Des femmes se sont battues pour avoir ce droit de participer à ces compétitions sportives.
Avez-vous déjà oublié Kathrine Switzer qui en 1967 à Boston a bravé les hommes pour simplement courir un marathon, chose alors interdite aux femmes (n’hésitez pas à visionner à ce sujet le documentaire « Free to run »).
Les hommes s’y opposaient au prétexte que cela pourrait « décrocher l’utérus » de la femme, impacter sa fertilité et la masculiniser. Moi la seule chose que ça me décroche quand j’entends ça … c’est la mâchoire. Non, parce que si on veut jouer la carte du danger de la force gravitationnelle, je pose la question : Quid du « décrochage de testicules » pour les hommes ? Et puis pourquoi ne pas arguer le danger mortel avec la légende (parmi d’autres versions) selon laquelle Euclès en 490 av. J-C serait mort d’épuisement à son arrivée à Athènes après sa course depuis Marathon pour informer de la victoire des Grecs ?

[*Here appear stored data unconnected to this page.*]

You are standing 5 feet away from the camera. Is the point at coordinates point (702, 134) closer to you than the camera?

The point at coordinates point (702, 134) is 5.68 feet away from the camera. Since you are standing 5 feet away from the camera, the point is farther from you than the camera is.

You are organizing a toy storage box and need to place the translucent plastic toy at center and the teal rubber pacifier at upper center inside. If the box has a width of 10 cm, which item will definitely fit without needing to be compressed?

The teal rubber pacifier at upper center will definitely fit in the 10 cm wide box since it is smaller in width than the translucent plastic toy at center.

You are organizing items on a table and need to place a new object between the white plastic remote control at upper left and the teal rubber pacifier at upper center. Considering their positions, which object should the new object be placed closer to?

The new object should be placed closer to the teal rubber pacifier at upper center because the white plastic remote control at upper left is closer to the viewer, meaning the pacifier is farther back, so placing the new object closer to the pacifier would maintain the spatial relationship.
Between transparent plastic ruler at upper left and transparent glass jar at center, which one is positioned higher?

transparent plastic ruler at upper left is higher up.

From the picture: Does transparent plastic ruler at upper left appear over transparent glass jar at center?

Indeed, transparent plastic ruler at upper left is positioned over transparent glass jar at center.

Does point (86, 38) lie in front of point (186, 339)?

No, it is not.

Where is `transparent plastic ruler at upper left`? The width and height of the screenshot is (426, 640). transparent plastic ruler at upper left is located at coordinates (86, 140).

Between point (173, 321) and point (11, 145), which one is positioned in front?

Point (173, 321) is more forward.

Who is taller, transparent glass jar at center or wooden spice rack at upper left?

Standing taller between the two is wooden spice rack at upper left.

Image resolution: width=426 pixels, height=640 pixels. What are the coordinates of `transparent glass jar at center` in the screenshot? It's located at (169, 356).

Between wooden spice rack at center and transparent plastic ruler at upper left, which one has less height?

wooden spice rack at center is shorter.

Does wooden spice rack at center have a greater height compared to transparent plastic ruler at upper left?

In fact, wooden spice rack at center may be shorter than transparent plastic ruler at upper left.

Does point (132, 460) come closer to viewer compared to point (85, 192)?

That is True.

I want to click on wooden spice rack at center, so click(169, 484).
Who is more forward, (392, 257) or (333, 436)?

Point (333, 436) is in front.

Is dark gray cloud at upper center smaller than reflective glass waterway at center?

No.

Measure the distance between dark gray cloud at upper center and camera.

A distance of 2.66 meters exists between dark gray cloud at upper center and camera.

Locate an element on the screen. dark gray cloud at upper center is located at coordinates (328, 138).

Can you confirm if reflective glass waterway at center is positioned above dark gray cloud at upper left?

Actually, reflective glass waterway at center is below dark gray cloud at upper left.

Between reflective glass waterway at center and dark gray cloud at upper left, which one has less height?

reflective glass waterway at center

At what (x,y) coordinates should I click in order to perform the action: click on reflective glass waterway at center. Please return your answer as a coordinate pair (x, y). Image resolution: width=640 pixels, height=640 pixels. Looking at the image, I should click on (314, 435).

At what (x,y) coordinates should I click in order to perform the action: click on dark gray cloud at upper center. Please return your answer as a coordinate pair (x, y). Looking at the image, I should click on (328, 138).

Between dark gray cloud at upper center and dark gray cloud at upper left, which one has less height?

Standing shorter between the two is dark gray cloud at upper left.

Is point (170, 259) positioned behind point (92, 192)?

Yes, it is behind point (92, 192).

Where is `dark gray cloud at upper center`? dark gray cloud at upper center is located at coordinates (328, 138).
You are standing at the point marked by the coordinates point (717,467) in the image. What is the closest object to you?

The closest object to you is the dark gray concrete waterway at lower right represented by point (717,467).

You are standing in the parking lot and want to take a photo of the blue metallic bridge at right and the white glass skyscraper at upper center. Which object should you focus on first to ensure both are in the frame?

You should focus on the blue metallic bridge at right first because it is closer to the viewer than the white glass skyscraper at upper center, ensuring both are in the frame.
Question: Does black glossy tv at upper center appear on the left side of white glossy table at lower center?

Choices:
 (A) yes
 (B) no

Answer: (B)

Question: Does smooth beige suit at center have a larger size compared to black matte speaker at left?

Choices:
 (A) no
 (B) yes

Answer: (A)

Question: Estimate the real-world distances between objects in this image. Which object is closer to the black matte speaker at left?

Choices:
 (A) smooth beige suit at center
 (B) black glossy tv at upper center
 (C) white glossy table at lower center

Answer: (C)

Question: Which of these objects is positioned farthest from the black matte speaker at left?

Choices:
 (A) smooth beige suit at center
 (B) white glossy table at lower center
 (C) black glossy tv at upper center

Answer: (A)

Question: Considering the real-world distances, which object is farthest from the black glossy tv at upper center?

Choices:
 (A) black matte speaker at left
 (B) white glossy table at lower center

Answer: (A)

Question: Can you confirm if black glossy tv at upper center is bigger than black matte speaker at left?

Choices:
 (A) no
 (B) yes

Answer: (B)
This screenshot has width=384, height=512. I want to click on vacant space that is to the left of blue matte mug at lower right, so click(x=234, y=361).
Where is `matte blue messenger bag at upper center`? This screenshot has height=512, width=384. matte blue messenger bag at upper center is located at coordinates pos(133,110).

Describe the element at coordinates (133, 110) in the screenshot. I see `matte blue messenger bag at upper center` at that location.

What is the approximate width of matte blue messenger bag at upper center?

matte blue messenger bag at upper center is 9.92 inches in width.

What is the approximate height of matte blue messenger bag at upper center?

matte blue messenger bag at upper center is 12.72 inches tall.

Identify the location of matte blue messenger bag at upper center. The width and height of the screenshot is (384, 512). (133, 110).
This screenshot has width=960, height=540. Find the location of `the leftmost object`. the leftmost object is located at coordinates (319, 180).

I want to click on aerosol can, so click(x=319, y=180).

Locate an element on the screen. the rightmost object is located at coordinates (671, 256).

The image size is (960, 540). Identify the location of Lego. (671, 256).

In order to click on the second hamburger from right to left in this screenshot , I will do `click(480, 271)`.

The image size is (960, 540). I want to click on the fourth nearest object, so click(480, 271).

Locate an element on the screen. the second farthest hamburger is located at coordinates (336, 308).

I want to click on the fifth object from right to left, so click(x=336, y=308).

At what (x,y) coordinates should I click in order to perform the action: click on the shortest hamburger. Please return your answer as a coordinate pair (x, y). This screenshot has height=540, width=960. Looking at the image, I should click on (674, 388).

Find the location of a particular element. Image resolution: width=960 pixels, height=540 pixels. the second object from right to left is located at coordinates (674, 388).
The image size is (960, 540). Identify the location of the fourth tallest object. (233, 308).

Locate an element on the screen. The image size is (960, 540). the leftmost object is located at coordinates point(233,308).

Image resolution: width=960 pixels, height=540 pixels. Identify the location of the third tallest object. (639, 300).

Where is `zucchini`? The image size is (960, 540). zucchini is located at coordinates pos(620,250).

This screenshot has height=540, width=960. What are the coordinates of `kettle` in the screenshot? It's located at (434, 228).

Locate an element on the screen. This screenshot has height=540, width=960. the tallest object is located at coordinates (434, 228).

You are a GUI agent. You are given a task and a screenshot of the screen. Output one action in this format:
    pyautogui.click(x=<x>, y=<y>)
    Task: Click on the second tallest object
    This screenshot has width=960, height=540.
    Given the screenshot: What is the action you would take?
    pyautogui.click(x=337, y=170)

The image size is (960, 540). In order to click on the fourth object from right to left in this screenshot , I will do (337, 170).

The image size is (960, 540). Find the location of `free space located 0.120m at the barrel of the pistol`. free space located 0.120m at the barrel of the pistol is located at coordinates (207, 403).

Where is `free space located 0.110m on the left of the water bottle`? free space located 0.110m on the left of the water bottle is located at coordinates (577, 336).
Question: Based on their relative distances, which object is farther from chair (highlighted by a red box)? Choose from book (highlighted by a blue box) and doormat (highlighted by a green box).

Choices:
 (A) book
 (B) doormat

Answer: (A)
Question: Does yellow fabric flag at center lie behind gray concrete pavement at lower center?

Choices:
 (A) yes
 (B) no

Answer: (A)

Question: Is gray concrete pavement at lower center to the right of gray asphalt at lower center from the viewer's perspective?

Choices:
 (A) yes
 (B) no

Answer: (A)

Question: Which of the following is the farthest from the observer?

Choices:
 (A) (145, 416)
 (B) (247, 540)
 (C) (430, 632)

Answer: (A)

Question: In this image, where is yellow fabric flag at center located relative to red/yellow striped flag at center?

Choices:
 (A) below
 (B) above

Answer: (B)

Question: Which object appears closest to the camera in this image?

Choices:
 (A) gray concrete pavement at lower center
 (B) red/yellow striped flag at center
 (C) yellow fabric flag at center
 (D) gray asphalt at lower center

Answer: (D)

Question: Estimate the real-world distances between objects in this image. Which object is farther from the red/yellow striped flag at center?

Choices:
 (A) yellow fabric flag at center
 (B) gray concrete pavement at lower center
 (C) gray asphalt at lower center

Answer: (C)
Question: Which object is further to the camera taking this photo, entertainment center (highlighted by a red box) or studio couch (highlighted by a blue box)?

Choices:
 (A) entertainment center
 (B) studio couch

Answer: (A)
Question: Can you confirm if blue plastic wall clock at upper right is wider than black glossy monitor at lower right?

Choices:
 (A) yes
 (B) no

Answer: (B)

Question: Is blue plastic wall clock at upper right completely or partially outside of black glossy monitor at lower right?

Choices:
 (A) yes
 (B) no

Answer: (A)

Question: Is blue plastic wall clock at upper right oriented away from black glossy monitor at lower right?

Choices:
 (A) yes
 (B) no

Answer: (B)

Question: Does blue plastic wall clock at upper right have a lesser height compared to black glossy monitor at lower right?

Ouvrir les yeux et retrouver le sens des priorités : la liberté !
C’est avec ces 2 idées en tête que je souhaiterais vous inviter à découvrir ce roman, véritable voyage au cœur de la vie ordinaire de femmes qui nous semblent loin autant physiquement que socialement … et pourtant l’Afghanistan est aux portes de la vieille Europe.